La rivière Zayaqu, sur le plateau Qinghai-Tibet, a été identifiée pour la première fois comme étant la source du fleuve Lancang, connu sous le nom de Mekong en Birmanie, en Thaïlande, au Cambodge et au Vietnam.
Cette enquête a été menée du par une équipe de 40 experts et chercheurs de l'Académie des Sciences de Chine, d'universités et d'autres institutions.
Tang Qianli, chef de l'équipe, a déclaré avoir utilisé des technologies modernes, dont un système de positionnement global, un système d'information géographique et un système de détection à distance, pour garantir des résultats "complets, scientifiques et incontestés".

vendredi 5 septembre 2008

Le Vietnam menacé par la hausse du niveau de la mer

Intitulé "Minimiser les impacts du changement climatique dans les villes", le premier rapport sur ce sujet de la Banque Mondiale et de l'ONU a pour but d'aider les villes d'Asie-Pacifique à évaluer les risques du changement climatique et de proposer des solutions pour y faire face. Il sera, selon les experts de la BM, un outil efficace pour seconder les décideurs politiques et les autorités des villes menacées dans l'élaboration de stratégies spécifiques pour chaque ville, face aux caprices du climat, susceptibles de causer des dégâts.

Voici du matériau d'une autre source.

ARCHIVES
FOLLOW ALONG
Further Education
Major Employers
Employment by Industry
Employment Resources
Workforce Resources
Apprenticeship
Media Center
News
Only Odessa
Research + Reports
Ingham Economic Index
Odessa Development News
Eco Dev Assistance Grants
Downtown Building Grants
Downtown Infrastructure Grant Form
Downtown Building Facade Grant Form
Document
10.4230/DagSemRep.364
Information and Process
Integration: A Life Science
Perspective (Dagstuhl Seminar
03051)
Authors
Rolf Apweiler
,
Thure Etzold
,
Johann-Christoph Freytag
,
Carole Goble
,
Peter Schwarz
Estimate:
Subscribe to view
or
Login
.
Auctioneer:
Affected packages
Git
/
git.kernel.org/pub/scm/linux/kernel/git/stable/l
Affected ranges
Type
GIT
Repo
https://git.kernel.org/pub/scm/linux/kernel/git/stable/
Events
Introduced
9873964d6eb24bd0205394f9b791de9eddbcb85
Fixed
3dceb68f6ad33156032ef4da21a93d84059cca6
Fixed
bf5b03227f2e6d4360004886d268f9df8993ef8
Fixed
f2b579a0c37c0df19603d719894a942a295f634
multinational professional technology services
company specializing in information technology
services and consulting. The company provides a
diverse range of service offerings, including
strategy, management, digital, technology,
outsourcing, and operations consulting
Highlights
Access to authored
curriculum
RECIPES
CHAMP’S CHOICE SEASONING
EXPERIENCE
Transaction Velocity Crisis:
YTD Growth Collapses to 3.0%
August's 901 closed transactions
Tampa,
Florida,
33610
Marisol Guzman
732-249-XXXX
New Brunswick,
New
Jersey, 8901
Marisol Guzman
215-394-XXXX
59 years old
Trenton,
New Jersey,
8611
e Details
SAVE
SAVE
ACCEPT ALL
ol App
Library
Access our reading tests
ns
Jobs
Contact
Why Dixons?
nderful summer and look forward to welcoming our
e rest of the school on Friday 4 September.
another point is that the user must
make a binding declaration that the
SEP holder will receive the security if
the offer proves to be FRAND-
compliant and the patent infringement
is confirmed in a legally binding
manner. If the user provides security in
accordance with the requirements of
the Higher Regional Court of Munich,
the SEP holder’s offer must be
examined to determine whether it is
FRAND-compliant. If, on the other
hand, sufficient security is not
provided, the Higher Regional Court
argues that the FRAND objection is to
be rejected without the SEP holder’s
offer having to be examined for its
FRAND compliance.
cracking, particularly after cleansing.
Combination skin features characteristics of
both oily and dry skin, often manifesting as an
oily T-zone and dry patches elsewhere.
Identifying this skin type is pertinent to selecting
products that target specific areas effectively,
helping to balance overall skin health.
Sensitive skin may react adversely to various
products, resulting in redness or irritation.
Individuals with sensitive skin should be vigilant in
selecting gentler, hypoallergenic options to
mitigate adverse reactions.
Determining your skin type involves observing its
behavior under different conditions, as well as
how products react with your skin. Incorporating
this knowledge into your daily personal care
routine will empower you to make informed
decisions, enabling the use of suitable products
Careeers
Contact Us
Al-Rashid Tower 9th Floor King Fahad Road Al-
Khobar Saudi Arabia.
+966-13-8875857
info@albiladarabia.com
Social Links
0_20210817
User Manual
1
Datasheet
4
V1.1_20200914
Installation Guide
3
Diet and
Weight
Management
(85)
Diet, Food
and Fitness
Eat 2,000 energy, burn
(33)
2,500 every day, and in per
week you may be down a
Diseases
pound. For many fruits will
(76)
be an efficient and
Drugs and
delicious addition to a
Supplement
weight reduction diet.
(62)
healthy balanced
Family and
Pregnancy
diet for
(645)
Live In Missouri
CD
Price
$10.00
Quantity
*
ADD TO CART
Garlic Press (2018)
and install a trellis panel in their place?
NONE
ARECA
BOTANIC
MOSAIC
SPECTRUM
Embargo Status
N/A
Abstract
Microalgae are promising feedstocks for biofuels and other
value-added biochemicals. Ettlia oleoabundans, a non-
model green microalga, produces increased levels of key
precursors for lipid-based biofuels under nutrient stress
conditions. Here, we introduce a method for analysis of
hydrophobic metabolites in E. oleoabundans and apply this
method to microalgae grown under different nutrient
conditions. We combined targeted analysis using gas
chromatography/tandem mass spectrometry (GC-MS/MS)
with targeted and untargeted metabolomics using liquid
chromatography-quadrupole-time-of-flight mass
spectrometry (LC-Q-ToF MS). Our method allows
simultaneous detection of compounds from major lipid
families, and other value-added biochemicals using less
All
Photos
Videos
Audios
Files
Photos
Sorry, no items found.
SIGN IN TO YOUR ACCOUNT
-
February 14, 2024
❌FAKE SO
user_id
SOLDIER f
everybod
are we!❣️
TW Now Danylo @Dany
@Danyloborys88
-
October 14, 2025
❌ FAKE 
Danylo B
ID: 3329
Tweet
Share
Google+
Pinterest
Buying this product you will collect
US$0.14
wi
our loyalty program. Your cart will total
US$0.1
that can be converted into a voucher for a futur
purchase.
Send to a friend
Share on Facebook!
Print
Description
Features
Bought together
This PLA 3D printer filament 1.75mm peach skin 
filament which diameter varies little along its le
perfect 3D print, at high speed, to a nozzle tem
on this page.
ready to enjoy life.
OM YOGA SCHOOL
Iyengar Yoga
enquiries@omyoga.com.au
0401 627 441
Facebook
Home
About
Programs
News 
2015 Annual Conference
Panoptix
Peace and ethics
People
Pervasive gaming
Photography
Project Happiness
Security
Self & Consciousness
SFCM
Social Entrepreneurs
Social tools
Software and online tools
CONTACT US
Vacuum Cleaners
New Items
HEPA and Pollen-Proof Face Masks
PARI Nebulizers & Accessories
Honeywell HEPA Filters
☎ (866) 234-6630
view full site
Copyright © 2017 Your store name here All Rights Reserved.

Une grande partie du rapport de 150 pages est consacrée aux impacts de la hausse du niveau des océans sur les villes vietnamiennes, dont Hanoi, Nam Dinh et d'autres villes côtières. Les auteurs ont constaté que "les plus grandes répercussions se produiraient notamment dans le delta du fleuve Rouge et celui du Mékong".

Dans le rapport, de nombreuses mesures sont proposées : renforcement du système des digues, des activités de lutte contre les inondations et les crues... pour aider ces villes à affronter le changement climatique mondial.

Le changement climatique fait augmenter le niveau de la mer, provoquant chaque année typhons et inondations qui menacent notamment les villes en Asie de l'Est. Selon les prévisions, le Vietnam, la Chine, le Myanmar et la Thaïlande seraient les pays les plus touchés par ce phénomène. Pourtant, "ses répercussions seront plus ou moins graves en fonction des plans d'action et des initiatives déployés par les autorités", a constaté Jim Adams, vice-président de la BM en Asie de l'Est et Pacifique.